Dans une affaire financière complexe opposant l’homme d’affaires Bocar Samba Dièye à Attijari Bank (ex-CBAO), un rapport d’expertise judiciaire a mis en lumière des pratiques bancaires sévèrement critiquées et a abouti à une conclusion renversante. SElon le document, c’est la banque qui serait redevable envers son client. Ce rapport, homologué par la Cour d’appel de Dakar, est au cœur d’une plainte avec constitution de partie civile déposée par M. Dièye pour « escroquerie et recel d’immeubles » .
Selon Libération, le différend porte sur le solde d’un compte courant. Attijari Bank réclamait à Bocar Samba Dièye la somme de 7,166 milliards de FCFA, affirmant que ce montant représentait le solde débiteur des opérations de compte courant .
En face, la défense de l’opérateur économique soutenait que la créance de la banque devait être ramenée à 1,581 milliard de FCFA après compensation avec une traite contestée d’une valeur de 5,65 milliards de FCFA. Cette divergence radicale a rendu nécessaire une nouvelle expertise comptable, ordonnée par la justice pour « faire les comptes entre les parties ».
Pour trancher ce différend, la Cour d’appel de Dakar a confié une mission d’expertise au cabinet Finexco. L’expert judiciaire, un technicien indépendant désigné par le juge pour éclairer ce dernier sur des points techniques, a pour mission fondamentale de fournir des informations objectives et impartiales .

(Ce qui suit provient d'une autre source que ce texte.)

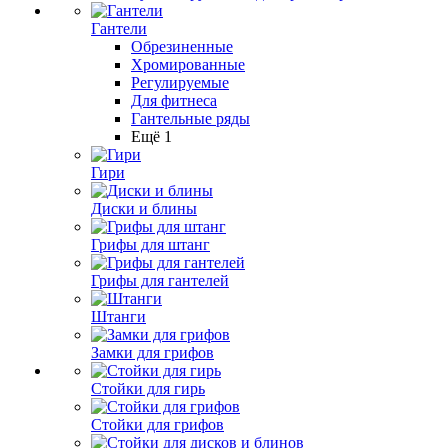
Гантели
Обрезиненные
Хромированные
Регулируемые
Для фитнеса
Гантельные ряды
Ещё 1
Гири
Диски и блины
Грифы для штанг
Грифы для гантелей
Штанги
Замки для грифов
Стойки для гирь
Стойки для грифов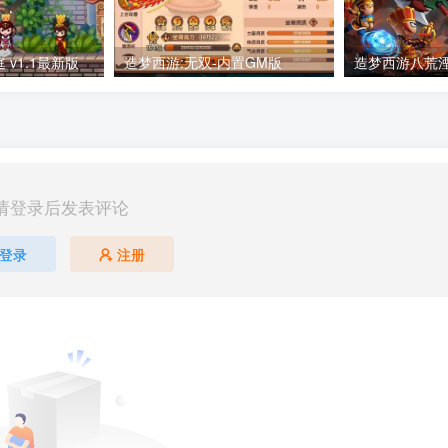
v1.1最新版
造梦西游:无双-内置GM版
请登录后发表评论
登录
注册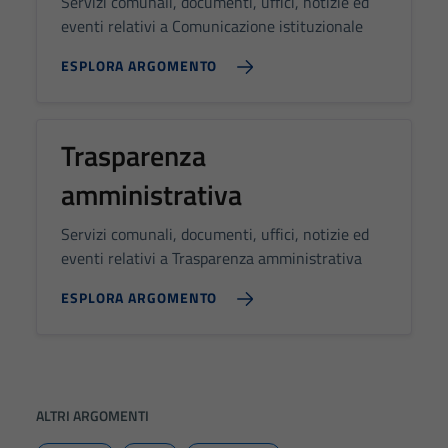
Servizi comunali, documenti, uffici, notizie ed
impostati da
eventi relativi a Comunicazione istituzionale
una serie di
servizi esterni
ESPLORA ARGOMENTO
(si veda la
Cookie policy
estesa per i
Trasparenza
dettagli) e
possono
amministrativa
essere
utilizzati
Servizi comunali, documenti, uffici, notizie ed
anche per la
eventi relativi a Trasparenza amministrativa
profilazione.
La
ESPLORA ARGOMENTO
disabilitazione
di questi
cookies può
peggiore la
navigazione e
ALTRI ARGOMENTI
la fruizione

Dans le cadre de sa mission, l’expert a répétitivement demandé communication de la convention de compte courant qui liait les deux parties. Ce document est pourtant essentiel, car il défit les règles du prêt, notamment le taux d’intérêt conventionnel appliqué, souligne le journal . Malgré ces demandes, la CBAO n’a pas été en mesure de produire le document, invoquant l’impossibilité de le « retrouver dans le fond de dossier », tout en reconnaissant son existence probable.
Incapable de se baser sur une convention écrite, l’expert a procédé à l’analyse détaillée de l’historique du compte. Selon ses conclusions, la banque a capitalisé les intérêts échus (c’est-à-dire qu’elle a calculé des intérêts sur des intérêts déjà dus) sans pouvoir justifier cette pratique par une « convention spéciale » ou une décision de justice, comme l’exige la loi .
L’expert a identifié et quantifié des intérêts indus d’un montant de 388 452 420 FCFA qui, selon lui, doivent être déduits de la créance réclamée par la banque. Les investigations ont révélé des agios exorbitants et le maintien du compte en position débitrice de manière arbitraire pendant plus de 60 mois .
Après le retrait de la traite irrégulière et la déduction des intérêts indus et d’autres agios, l’expert a recalculé le solde définitif du compte. Contrairement aux allégations de la banque, ses calculs démontrent que le solde est en faveur de Bocar Samba Dièye.
L’expert se montre catégorique dans ses conclusions finales : c’est Attijari Bank qui devrait à l’homme d’affaires la somme de 879 002 411 FCFA, conclut le canard.